The Web's newest talking head

What's Sam Donaldson up to with his thrice-weekly webcasts? Something very much like an old TV newscast.

Published September 28, 1999 4:00PM (EDT)

Before he got tied to a chair to work on his Sunday morning shtick, Sam Donaldson was probably the hardest-working man on television, the ABC reporter who was given the task of badgering the president (then Ronald Reagan) in the few moments it took him to walk to his helicopter. You would think that after years of this, ABC would have given the guy a break. Unfortunately, it has rewarded him with a thrice-weekly cybercast that might make him long for the good old days of chasing helicopters.

On Monday, ABCNews.com premiered "SamDonaldson@abcnews.com," a webcast that is to run at 12:30 p.m. Eastern on Mondays, Wednesdays and Fridays. Donaldson has often been criticized in his career, but to my knowledge, no one has yet had occasion to feel sorry for him. Until now.

"What will you get here?" Donaldson asked rhetorically in his introduction. "First of all, you will get a television program."

One is glad that Donaldson, at least, sees this clearly. "SamDonaldson@abcnews.com" is indeed a television program -- a 15-minute video of Donaldson sitting at a desk, reading the news and interviewing an occasional guest.

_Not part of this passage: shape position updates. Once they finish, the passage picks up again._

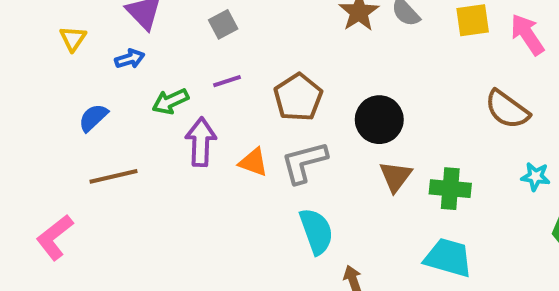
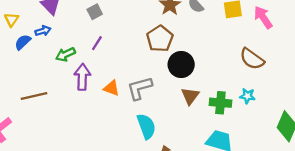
purple line: (227, 81) -> (97, 43), turned -40
brown pentagon: (298, 97) -> (160, 39), moved
blue semicircle: (93, 118) -> (23, 42), moved
cyan star: (535, 176) -> (247, 96), moved

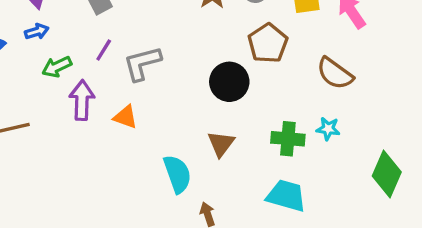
blue arrow: (43, 31) -> (37, 32), moved
brown pentagon: (160, 39) -> (268, 43), moved
gray L-shape: (140, 88) -> (142, 63), moved
brown triangle: (190, 96) -> (221, 144), moved

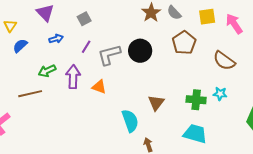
blue arrow: (37, 32) -> (56, 39), moved
green arrow: (57, 67) -> (47, 71), moved
black circle: (229, 82) -> (140, 51), moved

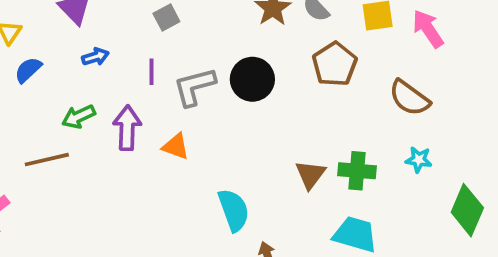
gray square: (84, 19) -> (166, 18), moved
purple line: (86, 47) -> (151, 72), turned -32
cyan star: (220, 94) -> (419, 160), moved
brown triangle: (156, 103) -> (310, 175), moved

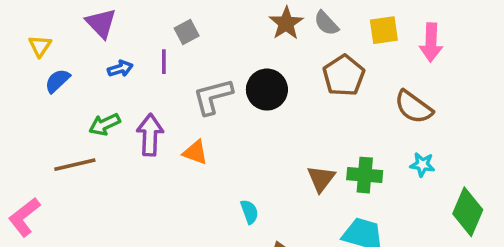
pink arrow: (428, 29) -> (431, 42), turned -144
purple line: (151, 72) -> (164, 62), moved
cyan semicircle: (234, 210) -> (249, 212), size x0.6

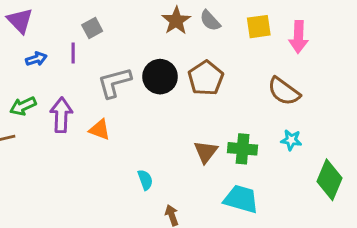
brown pentagon: (344, 76) -> (206, 78), moved

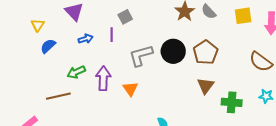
orange triangle: (100, 130) -> (130, 89), turned 35
brown triangle: (206, 152) -> (206, 86), moved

It has the flat look of a program that a major network might have aired 30 years ago -- and to top it off, on a typical computer screen it appears in a 2-by-2-inch window. That makes it 1/75th the size of the image on a 25-inch television screen.

Donaldson himself half-apologizes for the no-frills feel of this oddity. "We save on makeup," he tells us, "We don't have a big expensive set." Thanks; the shareholders must be real happy about this.

Donaldson began his program Monday with a roundup of morning news tidbits. This included a few words on the sadly comic plight of Merhan Nasseri, a visa-less Iranian stuck in the Paris airport for 11 years, and moved to a 60-second report on the White House's plans to trademark Clinton's historic slogans. ("Honor the past, imagine the future" -- if that doesn't sound familiar to you, don't lose sleep over it.) Next Donaldson moved to a display of mock sympathy for Dan Quayle, the Republican non-contender who officially dropped out of the presidential race Monday. Donaldson noted his own inadequate spelling and then challenged the audience to spell "potato" in a "cybersurvey." Fortunately, the poll is multiple choice, so the vast majority of the audience got it right.

OK, that was the first half of the show. Then there was a commercial break. (Really.) In the second half, Donaldson interviewed first William Kennard, chairman of the Federal Communications Commission, and then Robert Glaser, the CEO of RealNetworks. Glaser, Donaldson helpfully informed his audience, is the inventor of the technology that makes this broadcast possible. Glaser (who is the CEO of the company that provides the technology, but by no means the inventor) did nothing to disabuse Donaldson of this notion -- even though, in this context, if he had invented this technology, he might want to keep it a secret.

Each guest got to answer three questions. Donaldson tossed softballs and, unfortunately considering that he is television's most practiced master of the pointed follow-up questions, didn't follow up. Kennard got to talk about how he's sided with consumers. Glaser talked about kilobits, which he hopes will soon be streaming to the average desktop at 200 or 300 per second.

Donaldson is clearly out of his element here. He sounded a little like he was auditioning for a guest anchor spot on one of CNet's television shows. "It's not me that will draw you," Donaldson had already told the audience, "It's the information." Oh yeah? Then why is this thing called SamDonaldson@abcnews.com?

Finally, mercifully, it all came to an end. Wednesday's show, Donaldson informed us, will be about the Kennedy assassination. Sept. 24 was the 35th anniversary of the release of the Warren Commission's infamous "lone gunman" report; in Wednesday's cybersurvey, Donaldson's audience will get to vote on the commission's conclusions.

The webcast cut off in mid-sentence, presumably before Donaldson had a chance to breathe a sigh of relief.

There are, perhaps, two lessons to be drawn from ABC's experiment. The first is that while it might be a good thing, in the long run, that the network is experimenting with new ways of delivering programming, there is no compelling reason why these experiments should be performed in the public eye. The technology isn't there yet (if Jack Ruby shoots Lee Harvey Oswald at 300 bits per second, the picture will still be jerky), and the vision isn't there either. The second lesson might be that for all their faults, the programmers at the leading networks do have their fingers on the pulse of the Web. Given enough time and practice, there is certainly an audience that will appreciate a diet of oddball news, tech commentary and Kennedy assassination theories. Whether they need to get it from a make up- and set-impoverished Sam Donaldson, however, is another question entirely.


By Mark Gimein

Mark Gimein is a staff writer for Salon Technology.